Said one source: “Anybody who knows Donald Trump knows that if you’re on a slippery slope you shouldn’t leave town.”

“As the number of coronavirus cases mount in the US, experts are warning that the country is unusually vulnerable to the spread of the disease,” the Financial Times reports.

“Public health officials and academics are concerned that a mix of high numbers of uninsured people, a lack of paid sick leave and a political class that has downplayed the threat could mean it spreads more quickly than in other countries.”

“The spread of coronavirus could be fueled by patients reluctant to seek care because of the expense of the US healthcare system.”

“The U.S. government has collected persuasive intelligence that the Taliban do not intend to honor the promises they have made in the recently signed deal with the United States, three American officials tell NBC News, undercutting what has been days of hopeful talk by President Donald Trump and his top aides.”

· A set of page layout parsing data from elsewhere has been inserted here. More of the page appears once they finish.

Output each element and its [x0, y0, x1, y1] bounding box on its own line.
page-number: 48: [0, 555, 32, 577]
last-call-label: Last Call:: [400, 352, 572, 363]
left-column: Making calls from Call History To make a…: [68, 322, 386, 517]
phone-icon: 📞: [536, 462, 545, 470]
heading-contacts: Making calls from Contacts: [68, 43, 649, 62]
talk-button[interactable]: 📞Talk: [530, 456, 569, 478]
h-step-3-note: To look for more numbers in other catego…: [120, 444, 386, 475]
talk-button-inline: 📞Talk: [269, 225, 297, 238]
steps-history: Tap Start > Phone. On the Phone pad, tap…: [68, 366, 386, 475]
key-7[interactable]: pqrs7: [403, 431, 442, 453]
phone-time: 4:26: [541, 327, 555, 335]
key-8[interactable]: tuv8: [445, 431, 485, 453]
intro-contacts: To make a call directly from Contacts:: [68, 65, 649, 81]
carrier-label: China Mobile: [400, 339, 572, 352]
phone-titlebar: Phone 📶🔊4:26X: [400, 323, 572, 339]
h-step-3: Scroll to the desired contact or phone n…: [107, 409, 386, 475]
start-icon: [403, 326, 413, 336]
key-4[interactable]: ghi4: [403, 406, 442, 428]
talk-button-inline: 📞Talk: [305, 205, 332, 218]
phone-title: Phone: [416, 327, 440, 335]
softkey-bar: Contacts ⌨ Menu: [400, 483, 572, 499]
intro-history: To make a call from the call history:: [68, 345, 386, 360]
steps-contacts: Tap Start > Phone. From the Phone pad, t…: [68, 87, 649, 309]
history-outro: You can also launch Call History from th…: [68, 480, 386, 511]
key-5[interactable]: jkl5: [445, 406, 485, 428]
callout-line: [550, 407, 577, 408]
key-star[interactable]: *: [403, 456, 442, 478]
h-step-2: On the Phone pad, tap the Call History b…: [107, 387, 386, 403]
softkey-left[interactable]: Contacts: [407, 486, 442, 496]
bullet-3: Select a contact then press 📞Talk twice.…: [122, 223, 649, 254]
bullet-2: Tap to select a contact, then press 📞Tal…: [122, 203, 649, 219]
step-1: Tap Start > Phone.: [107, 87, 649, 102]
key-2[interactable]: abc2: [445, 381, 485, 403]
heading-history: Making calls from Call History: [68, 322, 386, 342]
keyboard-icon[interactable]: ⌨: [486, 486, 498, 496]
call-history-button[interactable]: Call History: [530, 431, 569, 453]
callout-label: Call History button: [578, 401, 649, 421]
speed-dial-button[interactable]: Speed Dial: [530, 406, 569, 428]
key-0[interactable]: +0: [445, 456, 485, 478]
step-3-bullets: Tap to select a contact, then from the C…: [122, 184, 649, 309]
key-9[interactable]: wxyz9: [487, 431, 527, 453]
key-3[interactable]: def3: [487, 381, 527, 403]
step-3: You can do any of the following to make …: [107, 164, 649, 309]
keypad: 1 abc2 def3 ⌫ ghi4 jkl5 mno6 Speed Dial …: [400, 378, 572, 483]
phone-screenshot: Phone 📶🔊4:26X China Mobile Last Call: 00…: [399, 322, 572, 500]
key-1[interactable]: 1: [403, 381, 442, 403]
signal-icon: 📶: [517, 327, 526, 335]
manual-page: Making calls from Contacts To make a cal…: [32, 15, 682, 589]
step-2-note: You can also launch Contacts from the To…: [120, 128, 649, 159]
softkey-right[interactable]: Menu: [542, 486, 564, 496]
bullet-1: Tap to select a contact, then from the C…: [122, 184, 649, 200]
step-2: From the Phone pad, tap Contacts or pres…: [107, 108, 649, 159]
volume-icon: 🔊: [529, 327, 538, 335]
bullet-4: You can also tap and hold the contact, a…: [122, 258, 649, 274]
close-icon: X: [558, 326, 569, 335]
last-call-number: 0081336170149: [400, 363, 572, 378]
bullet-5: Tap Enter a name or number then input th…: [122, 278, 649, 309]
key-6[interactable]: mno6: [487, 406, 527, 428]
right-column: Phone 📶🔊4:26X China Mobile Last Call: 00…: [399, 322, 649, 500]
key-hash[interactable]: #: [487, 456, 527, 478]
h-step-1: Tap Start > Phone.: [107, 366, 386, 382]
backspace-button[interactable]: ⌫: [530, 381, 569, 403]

“Attorney General William Barr testified before Congress last spring that ‘it’s time for everybody to move on’ from the special counsel investigation into whether Trump associates conspired with Russia’s 2016 election interference,” the New York Times reports.

“Nearly a year later, however, it is clear that Mr. Barr has not moved on from the investigation at all. Rather, he increasingly appears to be chiseling away at it.”

The American Conservative Union announced they have learned “that one of our CPAC attendees has unfortunately tested positive today for coronavirus.”

They added “this attendee had no interaction with the President or the Vice President and never attended the events in the main hall.”

Nearly 20,000 attendees were at the conference this year.

Delaware politics from a liberal, progressive and Democratic perspective. Keep Delaware Blue.

2 comments on “What Now?! – March 8, 2020

  1. cassandram

    OPEC falls apart and the Saudis start a price war aimed at undermining the Russians.

    Demand for oil already slowing due to the COVID 19 spread. This price cut is already shaking regional oil markets. There will be a price point where US production will certainly be hurt if this is an extended price war. So. If you survive COVID 10, you just might be paying .99/gallon for gas.

  2. Point of Order

    Wow! SA putting Russia to the test. Also settles a grudge S.A. has with Russia. Soft oil demand will eventually hurt US production. May also hurt the conversion to renewables.